Leider entspricht es insofern nicht ganz der Wahrheit, als dass es gar nicht die schlechteste Platte der SISTERS OF MERCY ist, denn es gibt da noch etwas, das so ekelerregend und grauenhaft ist, dass selbst eine gierige Plattenfirma mit Knebelvertrag für zwei weitere Alben freiwillig von künftigen Releases Abstand nahm. Andrew musste vertraglich liefern und gab das „SSV“-Album ab. Wer die „SSV“-Aufnahmen (SSV=Screw Shareholder Value) kennt, weiß, wovon die Rede ist. Kommerziell absolut unvermarktbares Material, ganz in der Tradition der großen Mittelfinger-Alben, die schon andere Künstler wie Lou Reed, Prince oder Neil Young abgeliefert haben, damit die Plattenfirma sie vorzeitig aus ihrem Vertrag entlässt. Ein 74 Minuten langes Elektromartyrium, garantiert ohne einen einzigen echten Song, den es zum Glück lediglich als CD-Bootleg gibt. Als reguläres Album hingegen bleibt „Vision Thing“ furchtbare Grütze, die man immerhin noch anhören kann, selbst wenn sich das Gähnen mehrmals einstellt. Bei der „SSV“ hingegen grenzt der Hörgenuss hingegen schon an Selbstverstümmelung. Die Weigerung von Eldritch, seither neues Material zu veröffentlichen, kann man nur honorieren.

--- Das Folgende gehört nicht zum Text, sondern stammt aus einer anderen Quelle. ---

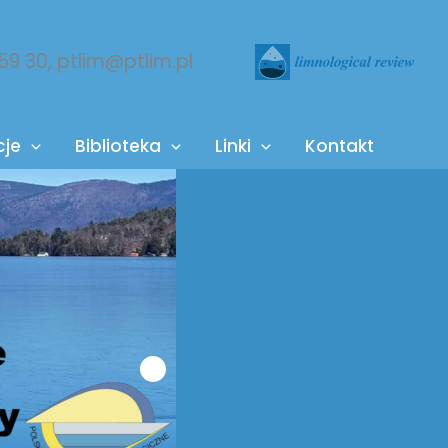
 59 30, ptlim@ptlim.pl
cje
Biblioteka
Linki
Kontakt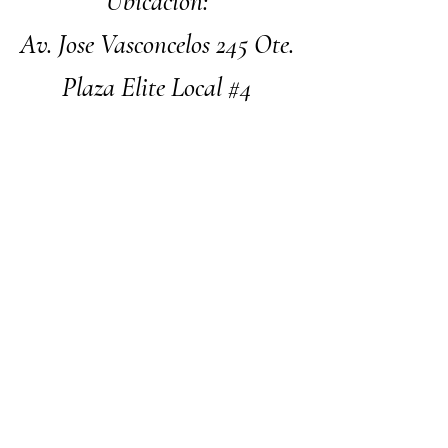
Ubicación:
Av. Jose Vasconcelos 245 Ote.
Plaza Elite Local #4
SPGG, N.L.
Facebook
Instagram
Nosotros
Contacto
Términos y Condiciones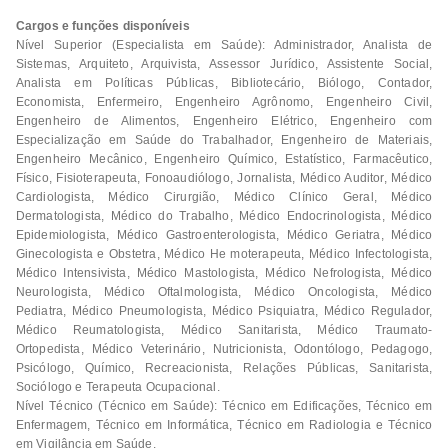
Cargos e funções disponíveis
Nível Superior (Especialista em Saúde): Administrador, Analista de
Sistemas, Arquiteto, Arquivista, Assessor Jurídico, Assistente Social,
Analista em Políticas Públicas, Bibliotecário, Biólogo, Contador,
Economista, Enfermeiro, Engenheiro Agrônomo, Engenheiro Civil,
Engenheiro de Alimentos, Engenheiro Elétrico, Engenheiro com
Especialização em Saúde do Trabalhador, Engenheiro de Materiais,
Engenheiro Mecânico, Engenheiro Químico, Estatístico, Farmacêutico,
Físico, Fisioterapeuta, Fonoaudiólogo, Jornalista, Médico Auditor, Médico
Cardiologista, Médico Cirurgião, Médico Clínico Geral, Médico
Dermatologista, Médico do Trabalho, Médico Endocrinologista, Médico
Epidemiologista, Médico Gastroenterologista, Médico Geriatra, Médico
Ginecologista e Obstetra, Médico He moterapeuta, Médico Infectologista,
Médico Intensivista, Médico Mastologista, Médico Nefrologista, Médico
Neurologista, Médico Oftalmologista, Médico Oncologista, Médico
Pediatra, Médico Pneumologista, Médico Psiquiatra, Médico Regulador,
Médico Reumatologista, Médico Sanitarista, Médico Traumato-
Ortopedista, Médico Veterinário, Nutricionista, Odontólogo, Pedagogo,
Psicólogo, Químico, Recreacionista, Relações Públicas, Sanitarista,
Sociólogo e Terapeuta Ocupacional.
Nível Técnico (Técnico em Saúde): Técnico em Edificações, Técnico em
Enfermagem, Técnico em Informática, Técnico em Radiologia e Técnico
em Vigilância em Saúde.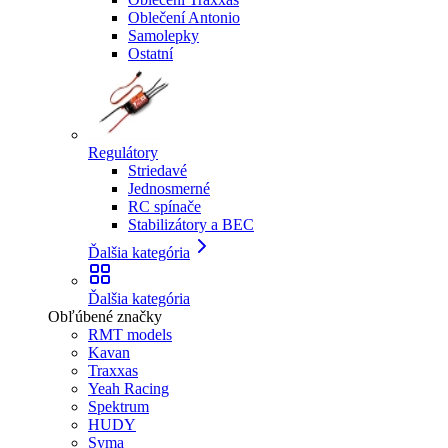
Oblečení Antonio
Samolepky
Ostatní
Regulátory
Striedavé
Jednosmerné
RC spínače
Stabilizátory a BEC
Ďalšia kategória
Ďalšia kategória
Obľúbené značky
RMT models
Kavan
Traxxas
Yeah Racing
Spektrum
HUDY
Syma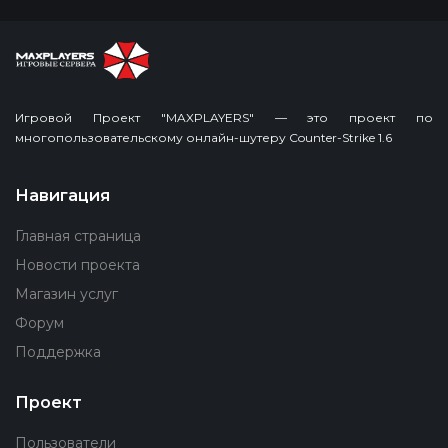
Игровой Проект "MAXPLAYERS" — это проект по
многопользовательскому онлайн-шутеру Counter-Strike 1.6
Навигация
Главная страница
Новости проекта
Магазин услуг
Форум
Поддержка
Проект
Пользователи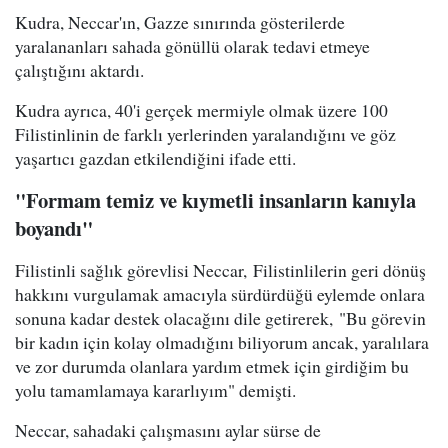
Kudra, Neccar'ın, Gazze sınırında gösterilerde
yaralananları sahada gönüllü olarak tedavi etmeye
çalıştığını aktardı.
Kudra ayrıca, 40'i gerçek mermiyle olmak üzere 100
Filistinlinin de farklı yerlerinden yaralandığını ve göz
yaşartıcı gazdan etkilendiğini ifade etti.
"Formam temiz ve kıymetli insanların kanıyla
boyandı"
Filistinli sağlık görevlisi Neccar, Filistinlilerin geri dönüş
hakkını vurgulamak amacıyla sürdürdüğü eylemde onlara
sonuna kadar destek olacağını dile getirerek, "Bu görevin
bir kadın için kolay olmadığını biliyorum ancak, yaralılara
ve zor durumda olanlara yardım etmek için girdiğim bu
yolu tamamlamaya kararlıyım" demişti.
Neccar, sahadaki çalışmasını aylar sürse de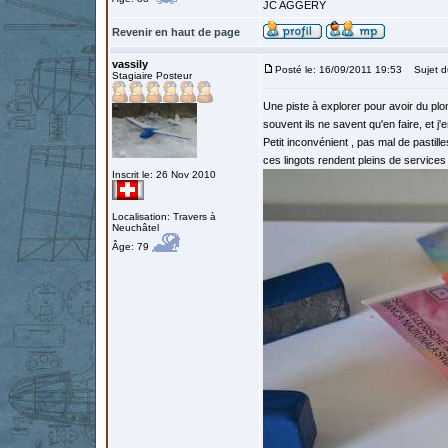
JC AGGERY
Revenir en haut de page
vassily
Posté le: 16/09/2011 19:53
Sujet d
Stagiaire Posteur
Une piste à explorer pour avoir du plo
souvent ils ne savent qu'en faire, et j
Petit inconvénient , pas mal de pastil
ces lingots rendent pleins de service
Inscrit le: 26 Nov 2010
Localisation: Travers à
Neuchâtel
Âge: 79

Wenn jemand erkannt hat, dass das Pulver verschossen ist, darf er sich auf seinen Lorbeeren auch durchaus mal ausruhen.

Was heute als SISTERS OF MERCY sporadisch tourt, ist die Altersversorgung von Eldritch und es kann mit der Wahrscheinlichkeit von exakt 12,37% ein toller Abend werden. Beide Konzerte, die ich gesehen oder vielmehr wegen des Nebels nicht gesehen habe, waren furchtbar. Das letzte Mal war 1993, zusammen mit den RAMONES in der Böblinger Stadthalle, ziemlich genau zehn Jahre, nachdem mich die Band für sich begeistern konnte.

Warum steht die hier? Als Mahnmal, wie bösartig man als Musiker gegenüber seiner fürsorglichen Plattenfirma sein kann. Jetzt aber raus hier ... Macht mal jemand das Licht im Saal an und legt ... ähm ... gute Musik auf?